Capacitors are used to store energy. AC cycles on and off at 60 cycles per second, but the amplifier needs power constantly. Energy is stored in the capacitors while the AC is in the “on” part of its cycle, then released by the capacitors when the AC is in the “off” part of its cycle. The more capacitance you use, the more it is going to smooth out the off and on (actually a sine wave) of the AC and get it closer and closer to a pure DC supply. The less smooth the DC power is, the more it is said to have “ripple” in it. Any ripple in the power supply becomes audible noise in the amplifier, so you want to have as little ripple as possible.
A cheap way to get rid of ripple is just to use more capacitance. This is why your amp will stay on for several seconds even though it’s trying to filter off changes in the AC power supply that happen at 1/60th of a second. The reason your CD player doesn’t exhibit the same phenomenon is that it has a more complicated power supply and may rely on multiple stages of filtering before it gets to the auidio circuitry. The same could be done for your guitar amp, but it would cost a lot more money since you are dealing with much higher power levels.
The big caps in a power supply also help the amp handle transients that would otherwise be too much for the power supply to feed by providing some reserve power.
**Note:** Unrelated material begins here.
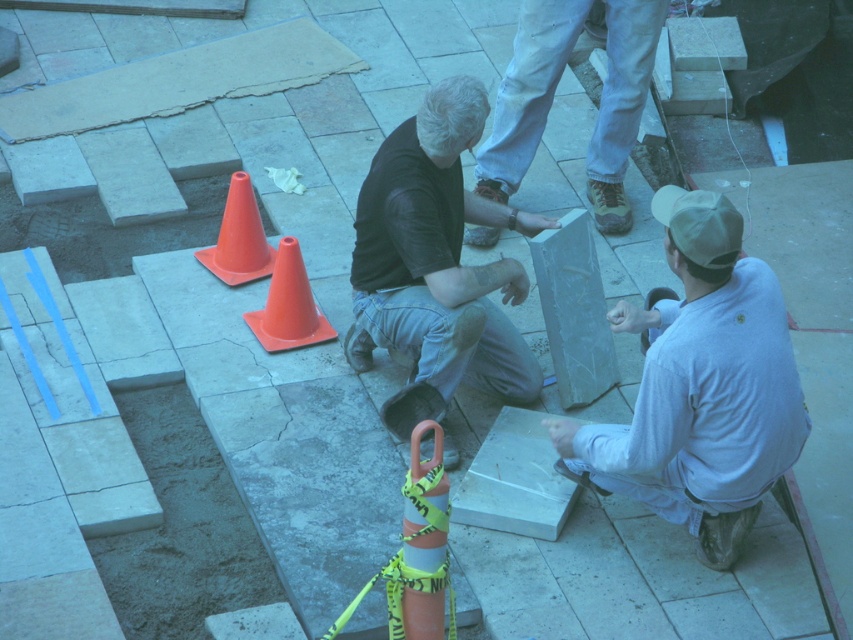 You are a construction worker who needs to place a safety barrier between the white marble slab at lower right and the orange plastic cone at center. Which object should you place the barrier closer to to ensure it doesn

The orange plastic cone at center is smaller than the white marble slab at lower right. Since the barrier needs to be placed between them, positioning it closer to the smaller object would help maintain balance and safety. Therefore, place the barrier closer to the orange plastic cone at center.

You are a construction worker standing at point [296,275]. You need to move to point [654,465] to check the alignment of the stone tiles. Is the point you need to reach in front of or behind your current position?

Another term for this is “headroom”
When you turn off the amp, that stored power in the caps is consumed, enabling the amp to make sound for a short while after the power is switched off.
If you have an amp where the sound cuts out instantly, there’s a relay that disconnects the speaker(s) - when you turn the amp on, the relay is on a time-delay - this protects the speakers from that “WHUMP!!” when the amp first turns on and hasn’t stabilized.
Q.E.D. and ECG are correct.
Here’s a layman’s explanation:
One of the problems with the AC power available at your wall receptacle is that the power goes to exactly 0 watts 120 times a second, regardless of what’s plugged into it. And it’s very close to 0 watts for a significant part of the cycle.
As you might imagine, this sucks if you’re trying to power something that needs power continuously. In other words, just about every appliance needs to use power (or have power available to it) 100% of the time. But the power at the damn outlet is at 0 watts (or around 0 watts) for a significant period of time over each cycle of the 60 Hz sine wave. See the problem?
To get around this problem, just about every appliance needs to take some of the energy that’s coming from the wall receptacle and store it in an onboard “energy storage device.” That way, if the power coming in from the outlet is at (or around) 0 watts, the appliance can grab the extra energy it needs from it’s on-board storage device.
So what are these storage devices?
In an AC motor it’s rotational inertia. In most all other electrical appliances, it’s the capacitor. Batteries are also sometimes used. I think I’ve even heard of designs using flywheels.
Thanks guys, for all your help - that makes a lot of sense. Minor nitpick is that over in the UK, my AC supply’s running at 50Hz so all your explanations are wrong 
Thanks again!
The flip side of that is that when you turn the amp on the big capacitors have to get charged up. Back in my PA running days we had a 3000 Watt amp that would dim the lights in the room when you turned it on. In one club every time we turned it on it drew more current than the main breaker would allow so it threw and cut off the power. In order to get it powered up one of us switched the amp on and the other reset the breaker repeatedly, building charge in the caps.
Since the OP is well and truly answered I thought I’d just chuck in an old war story.